Sunday, August 13, 2023

DRC's Displaced Persons Come to Don Bosco

Displaced Persons of DRC Come to Don Bosco

Victims of a misery that doesn’t say its name


(ANS – Shasha, DRC – August 11, 2023)
 – Shasha is a small part of the village of Kituva, in the territory of Masisi in the Democratic Republic of Congo. This portion of the village is located on the shores of Lake Kivu on national road 2, which connects the city of Goma to the city of Bukavu. In this village since February 10, a mass of population has come to seek asylum on the soccer field of the Don Bosco Shasha primary school.

The astonished and upset students were demoralized and did not know how to study well. This prompted the Salesians to give the students leave while the war-displaced occupied the classrooms. In total they numbered 79 households. Each household consisted of about 6 people. As the situation persisted, the number of displaced people increased, and as the Salesians could not leave the students unemployed for an indefinite period, they consulted the village chief to convey to him their concern to resume classes. So the village chief asked them to put the displaced people in a camp on Don Bosco Shasha’s land. A new life was beginning for them.

Like the people of Israel who camped in the desert, the displaced people came to Don Bosco Shasha. “Since February 18, 2023, our superiors have authorized us to welcome the displaced persons of the M23 war who came from everywhere and to allow them to build the camp to give everyone a place to sleep. This was the beginning of displaced persons’ occupying the soccer field of the Don Bosco Shasha primary school. They try to live, but without the hope of surviving,” says Fr. Kizito Tembo, Salesian superior in Shasha.

“Before this misery, who could close his eyes? In the camp, life seems to have stopped. The pupils who studied in their schools of origin, the parents who had their fields, the young people who managed here and there can no longer do so…. The war has paralyzed everything,” he adds.

The refugees wake up in the morning not knowing what they are going to eat or how the day will end. It’s worse still when it raine. Families have to huddle around a fire to keep warm. Disease has carried some of them away. In a foreign land, with no way out or hope for tomorrow, misfortune never comes alone. In this chaos that does not say its name, the most vulnerable classes are pregnant women, the elderly, the sick, and children.


After a long road of exile, those who caught some disease along the way began to succumb. The mourning has begun. Children have become victims of cholera, measles, and malnourishment. Pregnant women have miscarriages, and others have stillbirths. Misery upon misery. Breastfeeding women do not have enough breast milk; a disaster for babies.

“Faced with such a situation, silence would be complicity. Worse still is the silence of the humanitarian organizations. They are aware of this situation, because they came to visit, identify, send their agents to see what it was all about. But they do nothing to help these people who are suffering terribly,” Fr.
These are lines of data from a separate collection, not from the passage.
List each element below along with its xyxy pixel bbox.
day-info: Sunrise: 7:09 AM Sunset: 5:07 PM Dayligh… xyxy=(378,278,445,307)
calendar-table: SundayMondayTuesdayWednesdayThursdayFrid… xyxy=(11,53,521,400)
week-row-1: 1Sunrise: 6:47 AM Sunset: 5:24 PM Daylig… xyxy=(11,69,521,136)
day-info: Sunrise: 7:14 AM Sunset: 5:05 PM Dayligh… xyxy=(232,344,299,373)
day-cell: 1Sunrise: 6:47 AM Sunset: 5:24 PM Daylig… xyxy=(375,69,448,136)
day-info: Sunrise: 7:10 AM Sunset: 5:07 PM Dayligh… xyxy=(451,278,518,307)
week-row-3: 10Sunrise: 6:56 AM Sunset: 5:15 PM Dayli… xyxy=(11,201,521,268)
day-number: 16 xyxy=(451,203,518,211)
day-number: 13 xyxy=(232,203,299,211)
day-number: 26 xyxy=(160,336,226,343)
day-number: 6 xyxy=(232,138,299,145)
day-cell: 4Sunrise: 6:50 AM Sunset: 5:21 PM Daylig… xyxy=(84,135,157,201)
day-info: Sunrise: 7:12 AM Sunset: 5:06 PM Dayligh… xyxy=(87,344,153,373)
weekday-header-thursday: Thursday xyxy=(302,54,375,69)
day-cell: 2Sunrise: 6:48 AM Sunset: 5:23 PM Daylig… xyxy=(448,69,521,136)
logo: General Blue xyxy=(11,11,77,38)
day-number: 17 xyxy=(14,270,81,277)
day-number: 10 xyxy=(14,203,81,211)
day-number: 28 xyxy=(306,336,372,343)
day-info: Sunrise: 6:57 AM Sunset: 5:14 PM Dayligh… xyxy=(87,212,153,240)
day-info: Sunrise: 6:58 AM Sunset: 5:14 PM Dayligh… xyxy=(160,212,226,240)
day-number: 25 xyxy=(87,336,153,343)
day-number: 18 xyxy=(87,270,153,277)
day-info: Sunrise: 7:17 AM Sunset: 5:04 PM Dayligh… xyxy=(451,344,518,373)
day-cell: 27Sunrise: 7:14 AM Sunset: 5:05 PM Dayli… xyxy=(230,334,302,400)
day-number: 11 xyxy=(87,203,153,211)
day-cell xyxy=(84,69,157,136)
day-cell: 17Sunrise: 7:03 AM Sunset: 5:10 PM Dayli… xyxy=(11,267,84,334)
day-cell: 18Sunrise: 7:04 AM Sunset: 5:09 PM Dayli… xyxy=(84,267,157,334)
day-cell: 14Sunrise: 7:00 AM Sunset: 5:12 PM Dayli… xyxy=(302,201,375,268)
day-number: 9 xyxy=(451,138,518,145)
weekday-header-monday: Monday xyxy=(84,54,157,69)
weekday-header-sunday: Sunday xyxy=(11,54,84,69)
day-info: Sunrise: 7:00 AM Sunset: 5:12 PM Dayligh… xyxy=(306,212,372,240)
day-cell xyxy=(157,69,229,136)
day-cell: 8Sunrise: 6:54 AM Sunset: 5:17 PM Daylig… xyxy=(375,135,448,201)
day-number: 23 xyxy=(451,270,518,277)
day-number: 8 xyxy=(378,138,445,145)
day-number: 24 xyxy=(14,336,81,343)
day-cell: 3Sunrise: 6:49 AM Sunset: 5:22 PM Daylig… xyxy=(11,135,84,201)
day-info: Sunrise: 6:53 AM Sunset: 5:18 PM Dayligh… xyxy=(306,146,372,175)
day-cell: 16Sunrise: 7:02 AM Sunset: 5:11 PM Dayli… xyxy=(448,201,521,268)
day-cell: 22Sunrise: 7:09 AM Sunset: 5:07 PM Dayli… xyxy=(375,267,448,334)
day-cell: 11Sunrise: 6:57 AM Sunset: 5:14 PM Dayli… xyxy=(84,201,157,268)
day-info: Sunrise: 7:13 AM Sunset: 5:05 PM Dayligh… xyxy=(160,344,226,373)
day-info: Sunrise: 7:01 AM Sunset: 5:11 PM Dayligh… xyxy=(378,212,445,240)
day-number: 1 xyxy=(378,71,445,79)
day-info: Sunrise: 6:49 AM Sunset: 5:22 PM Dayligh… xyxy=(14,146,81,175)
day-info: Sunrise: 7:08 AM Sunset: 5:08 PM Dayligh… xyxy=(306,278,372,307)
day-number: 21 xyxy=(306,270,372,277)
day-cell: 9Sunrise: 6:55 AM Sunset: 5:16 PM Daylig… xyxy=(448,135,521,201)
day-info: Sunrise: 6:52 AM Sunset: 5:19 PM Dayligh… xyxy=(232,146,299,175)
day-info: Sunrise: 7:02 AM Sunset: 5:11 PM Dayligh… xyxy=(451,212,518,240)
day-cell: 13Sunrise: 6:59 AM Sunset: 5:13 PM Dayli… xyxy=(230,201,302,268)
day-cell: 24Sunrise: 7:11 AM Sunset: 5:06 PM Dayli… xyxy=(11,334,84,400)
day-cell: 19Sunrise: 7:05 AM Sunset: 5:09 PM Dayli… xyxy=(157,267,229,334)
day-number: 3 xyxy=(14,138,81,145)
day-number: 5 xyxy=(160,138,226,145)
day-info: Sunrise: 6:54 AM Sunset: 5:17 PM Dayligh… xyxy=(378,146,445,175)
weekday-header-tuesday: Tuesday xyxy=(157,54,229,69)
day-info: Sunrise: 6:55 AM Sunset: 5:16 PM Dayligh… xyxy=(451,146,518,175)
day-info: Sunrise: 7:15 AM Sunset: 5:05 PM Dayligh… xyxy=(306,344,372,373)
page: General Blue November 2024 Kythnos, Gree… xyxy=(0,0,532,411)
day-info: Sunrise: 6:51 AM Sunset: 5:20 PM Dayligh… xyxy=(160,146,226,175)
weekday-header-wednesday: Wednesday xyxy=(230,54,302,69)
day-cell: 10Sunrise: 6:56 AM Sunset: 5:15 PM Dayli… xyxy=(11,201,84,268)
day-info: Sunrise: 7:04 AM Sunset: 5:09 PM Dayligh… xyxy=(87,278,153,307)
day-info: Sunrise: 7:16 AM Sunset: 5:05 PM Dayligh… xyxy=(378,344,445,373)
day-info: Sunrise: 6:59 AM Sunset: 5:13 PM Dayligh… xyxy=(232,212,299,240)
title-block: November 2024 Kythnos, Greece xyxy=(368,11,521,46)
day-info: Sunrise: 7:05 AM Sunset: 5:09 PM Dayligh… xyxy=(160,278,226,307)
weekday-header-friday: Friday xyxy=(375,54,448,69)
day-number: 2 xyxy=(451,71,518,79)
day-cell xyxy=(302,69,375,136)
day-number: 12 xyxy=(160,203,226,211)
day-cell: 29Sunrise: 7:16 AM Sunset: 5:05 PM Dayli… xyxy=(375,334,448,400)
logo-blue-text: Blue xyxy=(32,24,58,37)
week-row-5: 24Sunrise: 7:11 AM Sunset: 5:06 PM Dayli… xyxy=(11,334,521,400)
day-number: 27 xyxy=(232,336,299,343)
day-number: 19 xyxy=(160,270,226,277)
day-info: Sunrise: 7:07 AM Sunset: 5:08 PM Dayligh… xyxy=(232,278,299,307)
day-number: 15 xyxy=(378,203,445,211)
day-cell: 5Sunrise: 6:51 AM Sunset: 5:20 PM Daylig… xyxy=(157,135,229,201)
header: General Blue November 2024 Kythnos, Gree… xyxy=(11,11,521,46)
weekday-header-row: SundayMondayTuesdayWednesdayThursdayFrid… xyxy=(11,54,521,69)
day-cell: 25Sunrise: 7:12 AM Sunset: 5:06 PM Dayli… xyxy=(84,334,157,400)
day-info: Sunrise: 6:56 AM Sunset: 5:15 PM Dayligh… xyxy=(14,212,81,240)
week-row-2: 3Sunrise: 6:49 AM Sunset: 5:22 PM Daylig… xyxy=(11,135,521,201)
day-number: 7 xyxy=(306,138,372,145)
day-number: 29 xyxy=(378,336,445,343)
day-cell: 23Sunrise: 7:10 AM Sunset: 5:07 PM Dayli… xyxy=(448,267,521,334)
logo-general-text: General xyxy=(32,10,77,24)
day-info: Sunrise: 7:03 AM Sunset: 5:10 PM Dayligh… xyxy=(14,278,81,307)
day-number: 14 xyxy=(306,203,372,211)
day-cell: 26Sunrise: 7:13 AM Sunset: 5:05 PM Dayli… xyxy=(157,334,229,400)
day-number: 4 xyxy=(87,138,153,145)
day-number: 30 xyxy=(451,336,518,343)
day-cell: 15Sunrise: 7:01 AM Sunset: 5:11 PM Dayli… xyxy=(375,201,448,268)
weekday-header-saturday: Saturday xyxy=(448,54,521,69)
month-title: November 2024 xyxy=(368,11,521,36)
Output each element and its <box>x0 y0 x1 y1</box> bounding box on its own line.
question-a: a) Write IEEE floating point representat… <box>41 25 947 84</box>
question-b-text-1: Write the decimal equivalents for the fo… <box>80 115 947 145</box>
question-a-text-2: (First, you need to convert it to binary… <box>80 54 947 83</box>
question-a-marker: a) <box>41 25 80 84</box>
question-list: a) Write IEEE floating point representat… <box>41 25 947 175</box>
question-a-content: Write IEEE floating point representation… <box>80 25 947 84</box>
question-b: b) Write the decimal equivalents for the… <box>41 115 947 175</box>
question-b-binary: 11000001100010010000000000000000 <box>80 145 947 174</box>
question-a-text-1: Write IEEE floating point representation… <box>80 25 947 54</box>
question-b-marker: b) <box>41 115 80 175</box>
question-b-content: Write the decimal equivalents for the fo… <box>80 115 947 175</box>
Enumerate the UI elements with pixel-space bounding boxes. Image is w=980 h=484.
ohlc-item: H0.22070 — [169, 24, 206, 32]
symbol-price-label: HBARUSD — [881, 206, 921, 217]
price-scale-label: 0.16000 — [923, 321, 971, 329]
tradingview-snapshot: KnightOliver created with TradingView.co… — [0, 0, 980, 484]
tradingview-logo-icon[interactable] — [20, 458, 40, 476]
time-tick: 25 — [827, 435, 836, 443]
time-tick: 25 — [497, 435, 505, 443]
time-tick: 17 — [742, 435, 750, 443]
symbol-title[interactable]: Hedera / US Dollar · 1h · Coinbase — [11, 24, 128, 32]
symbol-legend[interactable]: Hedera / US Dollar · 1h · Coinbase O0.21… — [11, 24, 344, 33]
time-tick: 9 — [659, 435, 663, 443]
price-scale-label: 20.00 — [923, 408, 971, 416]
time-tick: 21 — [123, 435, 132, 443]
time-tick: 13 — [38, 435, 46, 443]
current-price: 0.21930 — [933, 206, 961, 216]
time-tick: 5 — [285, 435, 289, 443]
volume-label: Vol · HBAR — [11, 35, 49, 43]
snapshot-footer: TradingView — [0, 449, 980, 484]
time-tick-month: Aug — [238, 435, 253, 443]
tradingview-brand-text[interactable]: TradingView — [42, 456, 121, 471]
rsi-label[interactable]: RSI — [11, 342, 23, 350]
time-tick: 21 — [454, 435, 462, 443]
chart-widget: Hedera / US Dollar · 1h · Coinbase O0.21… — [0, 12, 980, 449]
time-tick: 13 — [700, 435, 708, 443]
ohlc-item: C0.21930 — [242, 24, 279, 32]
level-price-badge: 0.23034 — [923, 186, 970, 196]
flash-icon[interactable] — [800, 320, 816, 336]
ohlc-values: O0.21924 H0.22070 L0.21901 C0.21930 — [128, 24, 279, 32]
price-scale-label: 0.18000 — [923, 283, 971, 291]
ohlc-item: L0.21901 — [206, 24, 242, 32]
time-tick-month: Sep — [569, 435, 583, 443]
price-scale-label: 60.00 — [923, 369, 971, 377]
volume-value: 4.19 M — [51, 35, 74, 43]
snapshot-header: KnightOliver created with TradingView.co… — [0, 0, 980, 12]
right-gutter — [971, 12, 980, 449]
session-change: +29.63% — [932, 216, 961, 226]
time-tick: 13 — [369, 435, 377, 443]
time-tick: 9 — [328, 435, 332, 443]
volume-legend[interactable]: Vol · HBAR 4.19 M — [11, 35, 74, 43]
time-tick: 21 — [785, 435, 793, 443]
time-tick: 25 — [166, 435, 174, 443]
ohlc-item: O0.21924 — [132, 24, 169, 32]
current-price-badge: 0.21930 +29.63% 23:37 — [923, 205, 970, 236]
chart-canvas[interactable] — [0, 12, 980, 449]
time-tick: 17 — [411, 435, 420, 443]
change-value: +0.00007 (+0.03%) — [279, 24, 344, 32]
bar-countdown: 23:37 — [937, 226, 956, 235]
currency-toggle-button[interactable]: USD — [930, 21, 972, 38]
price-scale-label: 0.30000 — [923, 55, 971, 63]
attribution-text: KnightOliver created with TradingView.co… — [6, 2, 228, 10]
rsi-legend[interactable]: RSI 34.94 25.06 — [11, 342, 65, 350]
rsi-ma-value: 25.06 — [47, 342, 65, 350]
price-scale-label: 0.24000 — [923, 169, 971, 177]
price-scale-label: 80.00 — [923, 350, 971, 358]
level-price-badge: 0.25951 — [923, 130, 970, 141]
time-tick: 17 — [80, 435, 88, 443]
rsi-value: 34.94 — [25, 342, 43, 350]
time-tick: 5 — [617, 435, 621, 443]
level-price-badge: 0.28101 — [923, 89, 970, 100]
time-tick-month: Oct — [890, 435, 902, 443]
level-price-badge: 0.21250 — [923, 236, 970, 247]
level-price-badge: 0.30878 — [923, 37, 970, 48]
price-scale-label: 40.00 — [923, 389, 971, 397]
Tembo comments with bitterness.

What are the scourges that threaten them? For many the problem is housing; their huts do not have a tarp. And when it rains, the rainwater gets into the huts, and the people get really wet. Many people fall ill; not only do they not have proper care, but they take the medicine without eating. But medicine without food is poison. Numerous children are malnourished due to lack of food. They were starting to die overnight.

The Salesians organized themselves to celebrate Mass for them every Sunday with the Christians of Kirotshe. In the same line they are available to listen to them and give them the sacraments of the Church. In addition, with the support of some friends and brothers, they’ve started giving porridge to malnourished children, and one meal a day so that they can save the few cases from each category.

So much that the suffering is over, the porridge is not only for the children, but also the grown-ups and elderly come forward to receive their portions.

The Salesians intend to give all the children the chance to go back to school with the other students at the beginning of next academic year, in September 2023 at the Don Bosco Shasha primary school, and teach one or more occupation to anyone who wants it through a vocational training center.

“In front of these crowds of miserable people, our action is like a drop in the ocean,” Fr. Tembo shares. So, he concludes with an appeal: “We invite you all, all over the world, to come to the aid of all these populations who are suffering terribly from a misery that does not say its name and whose end is known only to God.”